C’ville native’s sculpture gives face lift to dermatologist’s office

“Santé” is a wall sculpture completed by Crawfordsville High School graduate Matt Steele that was commissioned by a Charlotte, North Carolina dermatologist.
“Santé” is a wall sculpture completed by Crawfordsville High School graduate Matt Steele that was commissioned by a Charlotte, North Carolina dermatologist.
Lydia Bittner-Baird
Posted

A Crawfordsville native’s sculpture has given a fresh look to a dermatologist’s office in North Carolina.

Matt Steele, a 2005 Crawfordsville High School graduate who resides in Charlotte, North Carolina, was commissioned by the doctor to create a rendering of a face that was installed onto the recently renovated building last month.

The sculpture, called “Santé” after the French word for health, is made from 150 sheets of aluminum composite that were coated with a metallic paint. It took more than 10,000 pieces of fastening hardware to piece it all together. The sculpture measures 20-by-20-by-13 ft.

“This is the first project where I couldn’t do a lot of it myself. I had to outsource a lot of the work,” Steele said by phone last week from the Tar Heel state. This was his first public outdoor sculpture.

As her office was being remodeled, dermatologist Dr. Elizabeth Rostan envisioned a piece of art that reflected her practice’s role as a health care provider while enhancing the surrounding neighborhood.
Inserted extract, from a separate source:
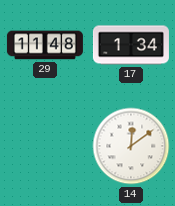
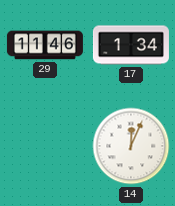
29: 11:48 -> 11:46
14: 12:09 -> 12:04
“It was important to me to not only preserve a building that was built in the 1970s and maintain its historical charm, but also to bring art and a landmark piece of outdoor art to an area that is quickly becoming defined by brick towers,” Rostan, owner of Charlotte Skin and Laser, wrote in a blog post on the business’ website.

After creating a digital rendering, Steele worked with the manager of a university fabrication lab and a structural engineer to make the design suitable for a building.

The owner of a local design company used a CNC router to cut out each plane. Steele chose a copper finish for the pieces.

“When it came time to order the material, we found out that it only came in that color on one side,” he said, which required the crew to hire a commercial painter.

A professional installation crew hoisted the last piece onto the building a year to the day after Steele began the design process.

The project opens the door to commissions for public sculptures commissioned by airports and cities. Steele has also completed interior public pieces.

A graduate of Indiana University, Steele moved to Charlotte for a residency at an arts organization, where he then worked as a graphic designer.

In a former tire shop that was transformed into a public art space, Steele took apart the tire racks to make a 70 ft. sculpture. He’s also built a piece from an old mantel in his home.

“I’ve always sort of been influenced by the aesthetic of function and infrastructure and just the things that people make,” he said.

After developing several unsuccessful proposals for outdoor public sculptures, Steele was building a collection of projects titled “Nothing is Working” when he got the call about the dermatologist’s office. “Santé” opens the door for Steele to bid on creating outdoor public sculptures for airports and cities.

Steele’s portfolio also includes animation work. During North Carolina’s stay-at-home order this spring, he partnered with a musician from the Charlotte Symphony Orchestra on an animation for an outdoor art experience.